Problem to solve. As output, give the exact lines from the one containing "2023年6月4日(日)" through the end of the listing below, both included, without the pictures.

==================================================

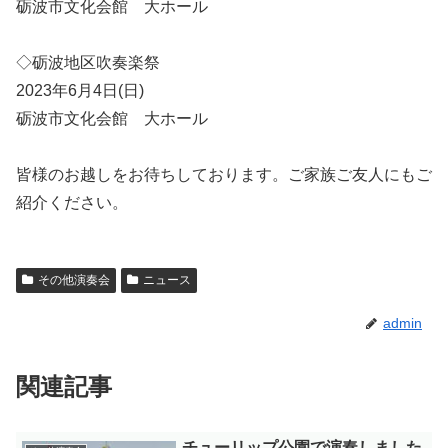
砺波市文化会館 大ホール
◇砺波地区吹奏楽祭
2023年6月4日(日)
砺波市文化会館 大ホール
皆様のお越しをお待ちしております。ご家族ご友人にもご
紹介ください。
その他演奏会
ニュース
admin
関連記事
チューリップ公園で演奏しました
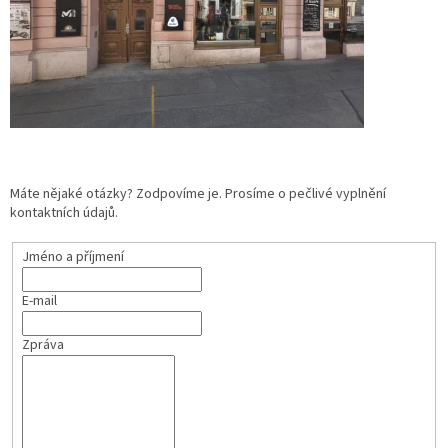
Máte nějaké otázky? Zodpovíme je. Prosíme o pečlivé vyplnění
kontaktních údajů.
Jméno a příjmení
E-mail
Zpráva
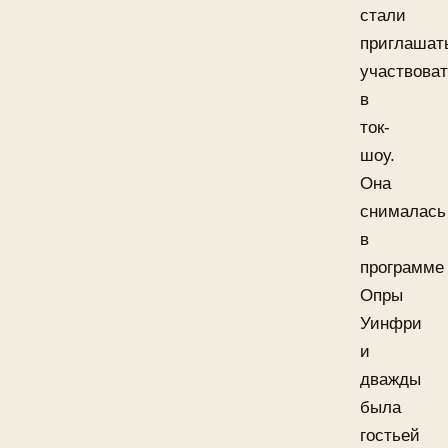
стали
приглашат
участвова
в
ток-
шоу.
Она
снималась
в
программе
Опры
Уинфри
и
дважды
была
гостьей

==================================================

Completed task.
2023年6月4日(日)
砺波市文化会館 大ホール
皆様のお越しをお待ちしております。ご家族ご友人にもご
紹介ください。
その他演奏会
ニュース
admin
関連記事
チューリップ公園で演奏しました
Máte nějaké otázky? Zodpovíme je. Prosíme o pečlivé vyplnění
kontaktních údajů.
Jméno a příjmení
E-mail
Zpráva
стали
приглашат
участвова
в
ток-
шоу.
Она
снималась
в
программе
Опры
Уинфри
и
дважды
была
гостьей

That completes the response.